▸ **DATA UNDER STUDY**:

= Beginning of Section =

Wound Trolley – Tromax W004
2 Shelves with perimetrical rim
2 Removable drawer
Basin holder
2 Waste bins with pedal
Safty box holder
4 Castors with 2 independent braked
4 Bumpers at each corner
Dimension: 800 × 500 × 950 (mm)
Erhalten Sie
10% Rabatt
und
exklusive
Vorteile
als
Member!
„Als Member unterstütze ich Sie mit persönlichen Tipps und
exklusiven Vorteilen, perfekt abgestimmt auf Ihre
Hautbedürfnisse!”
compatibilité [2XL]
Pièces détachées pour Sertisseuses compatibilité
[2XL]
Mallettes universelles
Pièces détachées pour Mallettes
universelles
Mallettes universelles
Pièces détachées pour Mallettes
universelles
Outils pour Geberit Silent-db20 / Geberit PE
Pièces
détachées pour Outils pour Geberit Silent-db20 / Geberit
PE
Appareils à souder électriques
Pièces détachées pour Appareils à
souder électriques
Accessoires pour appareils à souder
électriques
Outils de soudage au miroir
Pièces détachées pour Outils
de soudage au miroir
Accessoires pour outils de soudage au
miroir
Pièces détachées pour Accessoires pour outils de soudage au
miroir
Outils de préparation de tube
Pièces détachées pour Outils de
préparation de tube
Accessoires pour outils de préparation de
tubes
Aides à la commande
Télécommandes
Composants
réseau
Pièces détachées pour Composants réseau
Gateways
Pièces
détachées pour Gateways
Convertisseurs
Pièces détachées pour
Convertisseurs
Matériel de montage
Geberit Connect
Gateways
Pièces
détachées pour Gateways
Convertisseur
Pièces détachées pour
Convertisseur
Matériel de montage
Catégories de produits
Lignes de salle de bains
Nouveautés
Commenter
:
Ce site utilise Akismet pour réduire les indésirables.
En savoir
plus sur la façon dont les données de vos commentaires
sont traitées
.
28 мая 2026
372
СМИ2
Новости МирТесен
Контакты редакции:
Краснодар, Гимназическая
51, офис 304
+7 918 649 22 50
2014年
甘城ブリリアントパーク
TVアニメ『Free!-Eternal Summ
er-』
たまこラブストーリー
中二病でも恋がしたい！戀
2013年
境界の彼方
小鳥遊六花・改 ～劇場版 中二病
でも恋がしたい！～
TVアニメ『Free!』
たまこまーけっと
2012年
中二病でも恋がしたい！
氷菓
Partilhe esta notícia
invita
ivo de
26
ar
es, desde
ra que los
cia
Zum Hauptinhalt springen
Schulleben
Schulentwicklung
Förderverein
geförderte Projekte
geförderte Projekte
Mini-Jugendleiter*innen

= End of Section =

▸ **TASK DESCRIPTION**:
If a line of the records includes the string "with", copy it out.

▸ **EXERCISE RESPONSE**:
2 Shelves with perimetrical rim
2 Waste bins with pedal
4 Castors with 2 independent braked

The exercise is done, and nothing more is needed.